_Assignment_. In the entries that follow, the lines from the one with "Consulter une thèse" through the one with "Déposer ses publications dans HAL" are the ones to write out, exactly and with both ends included. Nothing else should appear.

---- Source records

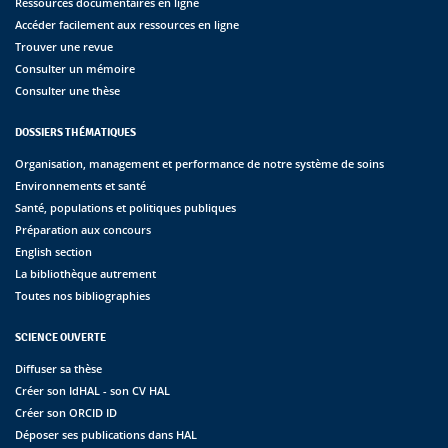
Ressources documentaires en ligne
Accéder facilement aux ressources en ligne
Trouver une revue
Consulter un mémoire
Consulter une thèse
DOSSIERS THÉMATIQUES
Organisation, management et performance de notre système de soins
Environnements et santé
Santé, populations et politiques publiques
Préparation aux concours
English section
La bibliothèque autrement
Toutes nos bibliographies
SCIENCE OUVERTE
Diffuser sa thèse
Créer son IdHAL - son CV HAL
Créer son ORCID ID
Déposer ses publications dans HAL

--------
---- Source records

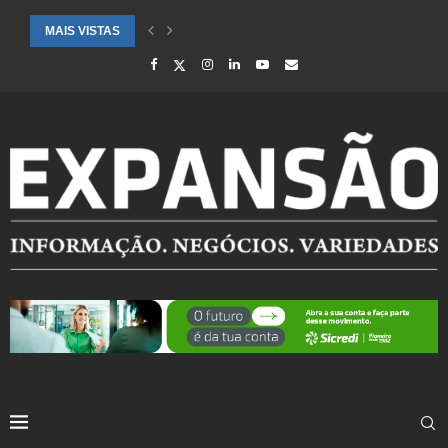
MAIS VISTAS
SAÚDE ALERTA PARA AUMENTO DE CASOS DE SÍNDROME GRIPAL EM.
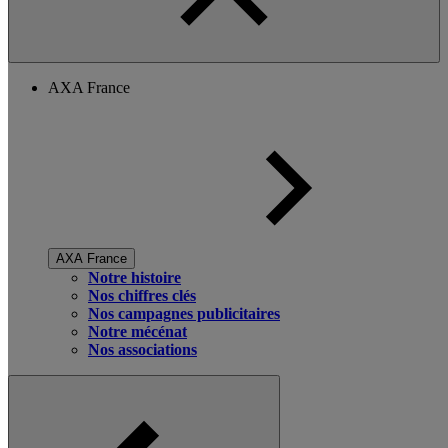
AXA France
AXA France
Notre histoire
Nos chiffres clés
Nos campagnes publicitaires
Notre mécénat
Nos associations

--------

_Answer to the problem_.
Consulter une thèse
DOSSIERS THÉMATIQUES
Organisation, management et performance de notre système de soins
Environnements et santé
Santé, populations et politiques publiques
Préparation aux concours
English section
La bibliothèque autrement
Toutes nos bibliographies
SCIENCE OUVERTE
Diffuser sa thèse
Créer son IdHAL - son CV HAL
Créer son ORCID ID
Déposer ses publications dans HAL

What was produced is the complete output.